On pense souvent que l’hospitalisation et la surveillance d’un patient est plus sécuritaire dans les cas de DRS avec histoire préoccupante, mais on pense moins aux conséquences néfastes telles qu’infections nosocomiales, maladies thromboemboliques veineuses, chutes, délirium, etc…
Quelques points saillants et limites à mentionner toutefois : dans cette banque de données de 45 416 visites, 22 457 patients (soit 49.45%) ont été hospitalisés ou admis dans une unité d’observation, malgré le fait que la moitié (11 230 patients) avaient deux troponines normales. Ça fait beaucoup de patients observés, comparativement à notre population québécoise ! A-t-on « dilué » les complications vu le nombre importants de patients à bas risque admis? D’un autre côté, un haut taux d’admission porte à croire que les événements indésirables sérieux à court terme ont été identifiés, puisque tous ces patients étaient sous haute supervision.
Évidemment, cette étude provient de seulement 3 hôpitaux du Midwest américain et il s’agit d’une étude observationnelle, donc plus sujette aux biais potentiels. Des événements ont pu être manqués si congé précoce de l’urgence ou si le patient n’a pas été observé, même si probablement assez rare vu le haut taux d’admission, tel que discuté plus haut. Puisqu’il n’y a pas eu de suivi téléphonique, on peut aussi avoir manqué des événements plus tardifs ou possiblement des patients qui auraient consulté dans un autre centre après une observation négative, l’étude étant basée sur la revue des dossiers des patients hospitalisés ou observés pour des DRS. Finalement, 26 patients avec ECG normaux et tropo normales dans cette population ont eu droit à une coronarographie rapide per hospitalisation afin de les stratifier: de ces patients, 22 ont eu droit à une intervention par stent ou pontage (donc 0.2 % de la population)… peut-être qu’un événement indésirable sérieux a été prévenu chez ces patients, grâce à l’accessibilité rapide à la coro ? Selon les auteurs cependant, d’autres études dans la littérature questionnent le bénéfice d’une intervention par coro chez les patients sans facteur de mauvais prognostic. Par ailleurs, la complication du «NSTEMI» n’a pas été comptabilisée dans le composé primaire, car jugée « moins sérieuse » (pas de morbidité importante qu’on prévient avec l’observation hospitalière). Est-il possible que le traitement per hospitalisation avec héparine IV et « repos relatif » aient aussi contribué à diminuer le taux d’événements indésirables (ie il y aurait eu plus des complications si le patient avait eu son congé)? Il faudra un devis d’étude randomisée contrôlée pour répondre à cette question.

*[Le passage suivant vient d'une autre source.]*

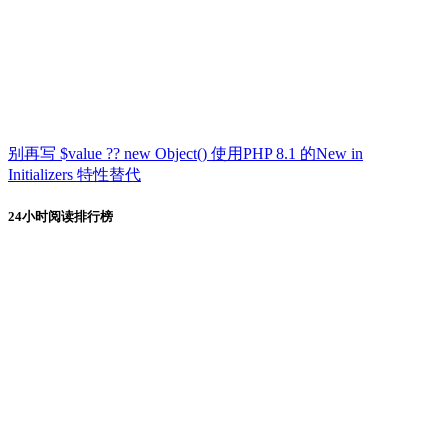
别再写 $value ?? new Object() 使用PHP 8.1 的New in
Initializers 特性替代
24小时阅读排行榜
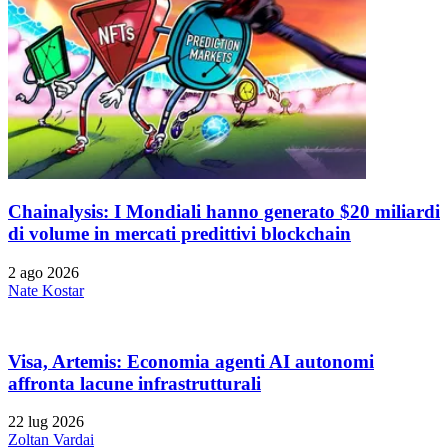
Chainalysis: I Mondiali hanno generato $20 miliardi
di volume in mercati predittivi blockchain
2 ago 2026
Nate Kostar
Visa, Artemis: Economia agenti AI autonomi
affronta lacune infrastrutturali
22 lug 2026
Zoltan Vardai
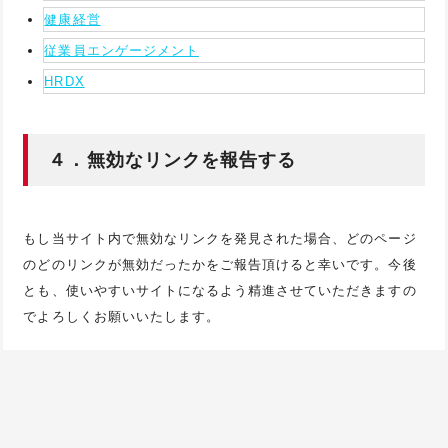
健康経営
従業員エンゲージメント
HRDX
４．無効なリンクを報告する
もし当サイト内で無効なリンクを発見された場合、どのページ
のどのリンクが無効だったかをご報告頂けると幸いです。今後
とも、使いやすいサイトになるよう精進させていただきますの
でよろしくお願いいたします。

Dans la discussion, les auteurs mentionnent qu’il faut donc hospitaliser plus de 1817 patients avec deux tropo normales, signes vitaux normaux et un ECG normal pour prévenir un événement sérieux. Ils soutiennent qu’il ne s’agit pas de ne plus investiguer les DRS avec bilans négatifs, mais bien qu’un suivi en externe semble tout aussi sécuritaire qu’une courte hospitalisation chez ces patients. Il restera à corroborer de manière prospective ces données dans d’autres populations, et peut-être même de conduire une étude randomisée contrôlée sur la question, en tenant aussi compte des complications iatrogéniques comme les infections, le délirium per hospit, etc.
En attendant, ces données s’ajoutent à celles du Heart pathway / Heart score discutées il y a deux semaines… et peuvent aider à rassurer le clinicien pour les patients avec histoire de SCA possible mais jugés à faible risque après les bilans…
Dr Frédéric Picotte
Médecin de famille
Michael B.Weinstock et al. Risk for Clinically Relevant Adverse Cardiac Events
in Patients With Chest Pain at Hospital Admission. JAMA Intern Med.